Es meldet sich neu eine Stimme, die gerade in der zunehmenden Orientierungsnot verläßlicher ist als alles andere. Der eigene Leib protestiert oder rebelliert gegen Zumutungen, die auf die Dauer lebensgefährlich sind. Vielleicht bedrohen diese Zumutungen nicht unmittelbar das eigene Leben, aber es ist sichtbar, daß die menschliche Gesellschaft auf Dauer nicht bestehen könnte, wollte man z.B. den Autoverkehr Europas oder der USA auf die ganze Erde ausdehnen.
Dieses Argument ist bekannt, aber es wendet sich eben an die logische Intelligenz. Damit kommt man bekanntlich nicht weit. Das menschliche Vorstellungsvermögen ist zudem sehr vom Bildungsgrad abhängig. Die Gefühle aber sind davon viel weniger bestimmt. Sie müssen nur befreit werden von dem Vorurteil, sie hätten hinter der logischen Intelligenz zurückzustehen und seien eher unvernünftig. Im Gegenteil, Wut, Angst und Zorn sind höchst berechtigt. Wer auch nur anfängt, in diesem Sinne die Intelligenz der Gefühle für möglich zu halten, gewinnt eine große Entschiedenheit in der Verfolgung einer sozialen und ökologischen Politik. Zugleich entsteht sehr viel Selbstgewißheit und Zuversicht über die eigene Position. Der Mensch kann also seinen Leib zurückgewinnen als einen verläßlichen Freund und Führer auf dem Weg zum Frieden.

Orientierung an der Hand

Freilich, die Wiederentdeckung der Gefühle ist ihrerseits gefährlich. Sie führt in die Irre, wenn die Gefühle nun gegen die Intelligenz ausgespielt werden. Man behauptet dann, gewisse Entscheidungen „aus dem Bauch heraus“ zu treffen oder sich einfach an der „Lust“ zu orientieren. Die Trennung der Gefühle vom Intellekt wird hier nur fortgesetzt, jetzt in scheinbarer Umkehrung der Rangfolge. Die Intelligenz beruft sich raffiniert auf ein Gefühl, um ein zweifelhaftes Verhalten zu begründen.

Gegen solchen Mißbrauch und andere Gefahren bietet der Leib wiederum eine überraschend einfach zu handhabende Orientierung.
Das Wort „Emotion“ gibt besonders deutlich zu verstehen, daß die Gefühle den Menschen wie ein „Motor“ in Bewegung bringen oder den Körper „motivieren“. Die Gestalt des Körpers kann nun aus der Gesamtheit dieser Bewegungen verstanden werden. In der Gestalt und Funktion der fünf Finger, das ist an anderer Stelle ausführlich dargestellt worden, (E. Fincke, Die Wiederentdeckung der sozialen Intelligenz Stuttgard 1997), lassen sich fünf Grund-Emotionen wiedererkennen:

Der frei bewegliche und greifende Daumen verkörpert den Drang nach Freiheit und danach, alles in den Griff zu bekommen.
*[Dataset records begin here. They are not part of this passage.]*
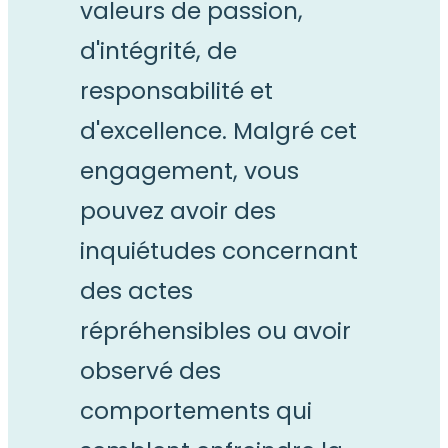
valeurs de passion,
d'intégrité, de
responsabilité et
d'excellence. Malgré cet
engagement, vous
pouvez avoir des
inquiétudes concernant
des actes
répréhensibles ou avoir
observé des
comportements qui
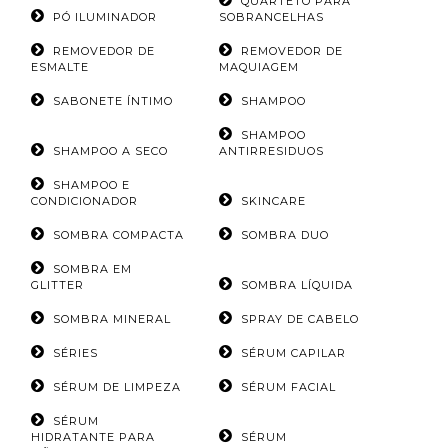
QUARTETO PARA
PÓ ILUMINADOR
SOBRANCELHAS
REMOVEDOR DE
REMOVEDOR DE
ESMALTE
MAQUIAGEM
SABONETE ÍNTIMO
SHAMPOO
SHAMPOO
SHAMPOO A SECO
ANTIRRESIDUOS
SHAMPOO E
CONDICIONADOR
SKINCARE
SOMBRA COMPACTA
SOMBRA DUO
SOMBRA EM
GLITTER
SOMBRA LÍQUIDA
SOMBRA MINERAL
SPRAY DE CABELO
SÉRIES
SÉRUM CAPILAR
SÉRUM DE LIMPEZA
SÉRUM FACIAL
SÉRUM
HIDRATANTE PARA
SÉRUM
Der Zeigefinger, der auf das Richtige deutet und das Falsche abweist, steht für das Streben nach Wahrnehmung bzw. Wahrheit.

Der Mittelfinger, der die Mittelachse der Hand bildet, vertritt das Empfinden für Gerechtigkeit, für Ausgleich und Ordnung.
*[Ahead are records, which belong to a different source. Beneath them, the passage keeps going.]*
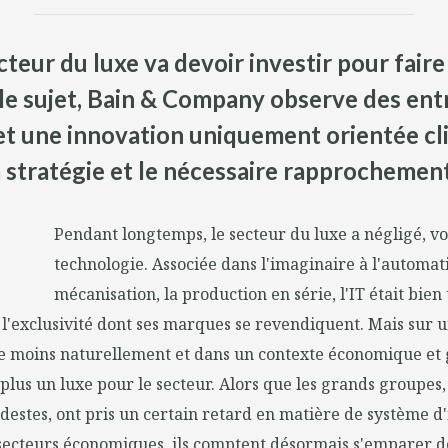
ecteur du luxe va devoir investir pour fair
 le sujet, Bain & Company observe des ent
et une innovation uniquement orientée cli
a stratégie et le nécessaire rapprochemen
Pendant longtemps, le secteur du luxe a négligé, vo
technologie. Associée dans l'imaginaire à l'automati
mécanisation, la production en série, l'IT était bien 
e l'exclusivité dont ses marques se revendiquent. Mais sur 
ve moins naturellement et dans un contexte économique et 
st plus un luxe pour le secteur. Alors que les grands groupe
estes, ont pris un certain retard en matière de système d
secteurs économiques, ils comptent désormais s'emparer d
Der Ringfinger, geht, obwohl groß und schön, nur mit seinen Nachbarn und verkörpert so die Liebe, den Wunsch nach Gemeinschaft.

Der kleine Finger, klein und verletzlich, steht für den unwiderstehlichen Drang zum Leben.
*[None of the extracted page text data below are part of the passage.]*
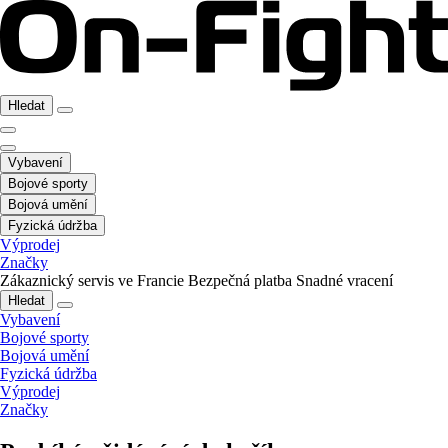
Hledat
Vybavení
Bojové sporty
Bojová umění
Fyzická údržba
Výprodej
Značky
Zákaznický servis ve Francie
Bezpečná platba
Snadné vracení
Hledat
Vybavení
Bojové sporty
Bojová umění
Fyzická údržba
Výprodej
Značky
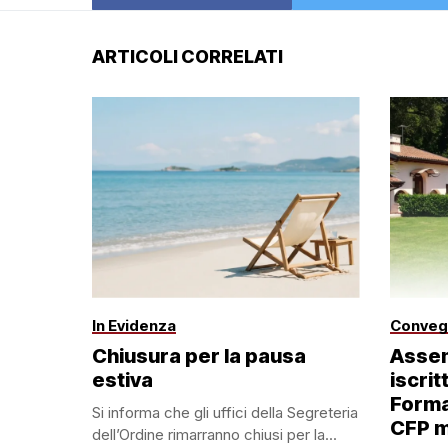
ARTICOLI CORRELATI
In Evidenza
Conveg
Chiusura per la pausa
Assem
estiva
iscri
Forma
Si informa che gli uffici della Segreteria
CFP m
dell’Ordine rimarranno chiusi per la...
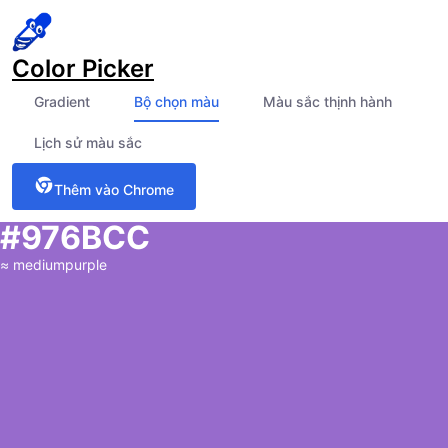
Color Picker
Gradient
Bộ chọn màu
Màu sắc thịnh hành
Lịch sử màu sắc
Thêm vào Chrome
#976BCC
≈
mediumpurple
Mit diesen fünf Grund-Emotionen ist alles erfaßt, was den Menschen treibt. Da man sie sich sozusagen an den Fingern abzählen kann, läßt sich die Vielfalt der Gefühle bzw. Emotionen jederzeit leicht überschauen. Die Hand selbst mit ihren fünf Fingern leitet dazu an, sich nicht aus dem scheinbaren Chaos der Gefühle das Passende oder Genehme auszuwählen und anderes zu unterschlagen. Alle Fünf in Balance bilden die emotionale Intelligenz.